● Data supplied
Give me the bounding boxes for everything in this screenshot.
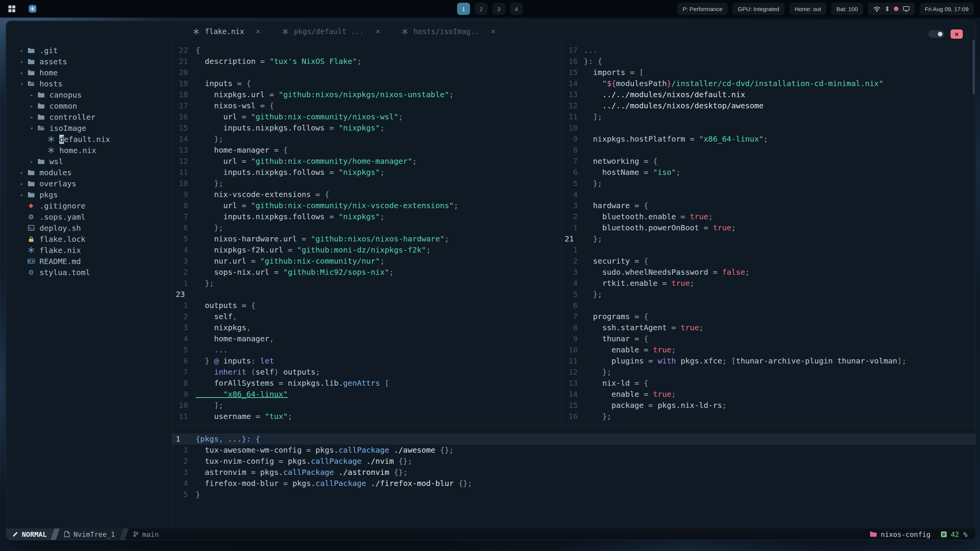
- status-dot-icon[interactable]: [894, 7, 898, 11]
- code-line[interactable]: 8 url = "github:nix-community/nix-vscode…: [172, 200, 561, 211]
- code-line[interactable]: 2 self,: [172, 311, 561, 322]
- code-line[interactable]: 1 tux-awesome-wm-config = pkgs.callPacka…: [172, 445, 976, 456]
- code-line[interactable]: 14 };: [172, 134, 561, 145]
- code-line[interactable]: 14 "${modulesPath}/installer/cd-dvd/inst…: [562, 78, 976, 89]
- tree-item[interactable]: ▸.git: [6, 45, 172, 56]
- code-line[interactable]: 7 inherit (self) outputs;: [172, 367, 561, 378]
- code-line[interactable]: 15 package = pkgs.nix-ld-rs;: [562, 400, 976, 411]
- code-line[interactable]: 15 inputs.nixpkgs.follows = "nixpkgs";: [172, 122, 561, 134]
- code-line[interactable]: 13 home-manager = {: [172, 145, 561, 156]
- workspace-button[interactable]: 3: [492, 3, 505, 15]
- code-line[interactable]: 6 };: [172, 222, 561, 233]
- code-line[interactable]: 16 };: [562, 411, 976, 422]
- code-line[interactable]: 12 ../../modules/nixos/desktop/awesome: [562, 100, 976, 111]
- code-line[interactable]: 9 nix-vscode-extensions = {: [172, 189, 561, 200]
- code-line[interactable]: 6: [562, 300, 976, 311]
- code-line[interactable]: 1: [562, 245, 976, 256]
- code-line[interactable]: 1 };: [172, 278, 561, 289]
- editor-pane-isoimage[interactable]: 17...16}: {15 imports = [14 "${modulesPa…: [562, 42, 976, 425]
- code-line[interactable]: 8 forAllSystems = nixpkgs.lib.genAttrs [: [172, 378, 561, 389]
- editor-tab[interactable]: hosts/isoImag..×: [391, 21, 506, 42]
- tree-item[interactable]: ▸assets: [6, 56, 172, 67]
- code-line[interactable]: 9 "x86_64-linux": [172, 389, 561, 400]
- code-line[interactable]: 8 ssh.startAgent = true;: [562, 322, 976, 333]
- code-line[interactable]: 11 ];: [562, 111, 976, 122]
- code-line[interactable]: 5 };: [562, 289, 976, 300]
- workspace-button[interactable]: 1: [457, 3, 470, 15]
- code-line[interactable]: 5 };: [562, 178, 976, 189]
- code-line[interactable]: 4 home-manager,: [172, 333, 561, 344]
- code-line[interactable]: 17...: [562, 45, 976, 56]
- code-line[interactable]: 21 };: [562, 233, 976, 245]
- tree-item[interactable]: ▾isoImage: [6, 122, 172, 134]
- tree-item[interactable]: ▸common: [6, 100, 172, 111]
- app-menu-icon[interactable]: [27, 3, 38, 15]
- tree-item[interactable]: flake.nix: [6, 245, 172, 256]
- code-line[interactable]: 9 thunar = {: [562, 333, 976, 344]
- tree-item[interactable]: default.nix: [6, 134, 172, 145]
- editor-tab[interactable]: flake.nix×: [182, 21, 271, 42]
- code-line[interactable]: 1{pkgs, ...}: {: [172, 434, 976, 445]
- editor-pane-flake[interactable]: 22{21 description = "tux's NixOS Flake";…: [172, 42, 561, 425]
- code-line[interactable]: 23: [172, 289, 561, 300]
- code-line[interactable]: 12 url = "github:nix-community/home-mana…: [172, 156, 561, 167]
- code-line[interactable]: 1 outputs = {: [172, 300, 561, 311]
- code-line[interactable]: 7 programs = {: [562, 311, 976, 322]
- code-line[interactable]: 3 nur.url = "github:nix-community/nur";: [172, 256, 561, 267]
- tree-item[interactable]: ▸home: [6, 67, 172, 78]
- tree-item[interactable]: .gitignore: [6, 200, 172, 211]
- wifi-icon[interactable]: [873, 6, 880, 12]
- tree-item[interactable]: home.nix: [6, 145, 172, 156]
- code-line[interactable]: 7 networking = {: [562, 156, 976, 167]
- code-line[interactable]: 11 inputs.nixpkgs.follows = "nixpkgs";: [172, 167, 561, 178]
- tree-item[interactable]: ⚙stylua.toml: [6, 267, 172, 278]
- code-line[interactable]: 15 imports = [: [562, 67, 976, 78]
- code-line[interactable]: 4: [562, 189, 976, 200]
- code-line[interactable]: 3 hardware = {: [562, 200, 976, 211]
- code-line[interactable]: 5}: [172, 489, 976, 500]
- code-line[interactable]: 11 plugins = with pkgs.xfce; [thunar-arc…: [562, 355, 976, 367]
- tree-item[interactable]: flake.lock: [6, 233, 172, 245]
- tab-close-icon[interactable]: ×: [491, 27, 496, 36]
- tree-item[interactable]: deploy.sh: [6, 222, 172, 233]
- tab-close-icon[interactable]: ×: [376, 27, 381, 36]
- code-line[interactable]: 11 username = "tux";: [172, 411, 561, 422]
- code-line[interactable]: 2 sops-nix.url = "github:Mic92/sops-nix"…: [172, 267, 561, 278]
- tree-item[interactable]: ▸controller: [6, 111, 172, 122]
- tab-close-icon[interactable]: ×: [256, 27, 261, 36]
- editor-tab[interactable]: pkgs/default ...×: [271, 21, 391, 42]
- ontop-toggle[interactable]: [928, 30, 944, 38]
- code-line[interactable]: 14 enable = true;: [562, 389, 976, 400]
- code-line[interactable]: 18 nixpkgs.url = "github:nixos/nixpkgs/n…: [172, 89, 561, 100]
- workspace-button[interactable]: 2: [475, 3, 488, 15]
- code-line[interactable]: 10: [562, 122, 976, 134]
- code-line[interactable]: 5 ...: [172, 344, 561, 355]
- tree-item[interactable]: ▾hosts: [6, 78, 172, 89]
- scrollbar-thumb[interactable]: [973, 40, 975, 94]
- code-line[interactable]: 7 inputs.nixpkgs.follows = "nixpkgs";: [172, 211, 561, 222]
- code-line[interactable]: 22{: [172, 45, 561, 56]
- code-line[interactable]: 4 nixpkgs-f2k.url = "github:moni-dz/nixp…: [172, 245, 561, 256]
- code-line[interactable]: 21 description = "tux's NixOS Flake";: [172, 56, 561, 67]
- tree-item[interactable]: README.md: [6, 256, 172, 267]
- display-icon[interactable]: [903, 6, 910, 12]
- code-line[interactable]: 4 firefox-mod-blur = pkgs.callPackage ./…: [172, 478, 976, 489]
- tree-item[interactable]: ▸pkgs: [6, 189, 172, 200]
- code-line[interactable]: 10 };: [172, 178, 561, 189]
- code-line[interactable]: 3 sudo.wheelNeedsPassword = false;: [562, 267, 976, 278]
- code-line[interactable]: 2 bluetooth.enable = true;: [562, 211, 976, 222]
- code-line[interactable]: 19 inputs = {: [172, 78, 561, 89]
- code-line[interactable]: 5 nixos-hardware.url = "github:nixos/nix…: [172, 233, 561, 245]
- editor-pane-pkgs[interactable]: 1{pkgs, ...}: {1 tux-awesome-wm-config =…: [172, 425, 976, 528]
- code-line[interactable]: 10 ];: [172, 400, 561, 411]
- code-line[interactable]: 8: [562, 145, 976, 156]
- code-line[interactable]: 6 hostName = "iso";: [562, 167, 976, 178]
- code-line[interactable]: 4 rtkit.enable = true;: [562, 278, 976, 289]
- code-line[interactable]: 16 url = "github:nix-community/nixos-wsl…: [172, 111, 561, 122]
- code-line[interactable]: 9 nixpkgs.hostPlatform = "x86_64-linux";: [562, 134, 976, 145]
- code-line[interactable]: 2 security = {: [562, 256, 976, 267]
- code-line[interactable]: 2 tux-nvim-config = pkgs.callPackage ./n…: [172, 456, 976, 467]
- code-line[interactable]: 12 };: [562, 367, 976, 378]
- tree-item[interactable]: ▸modules: [6, 167, 172, 178]
- bluetooth-icon[interactable]: [885, 6, 889, 12]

● Assignment
Pull every line containing "manager" out of the entries.

● Task response
- code-line[interactable]: 13 home-manager = {: [172, 145, 561, 156]
- code-line[interactable]: 4 home-manager,: [172, 333, 561, 344]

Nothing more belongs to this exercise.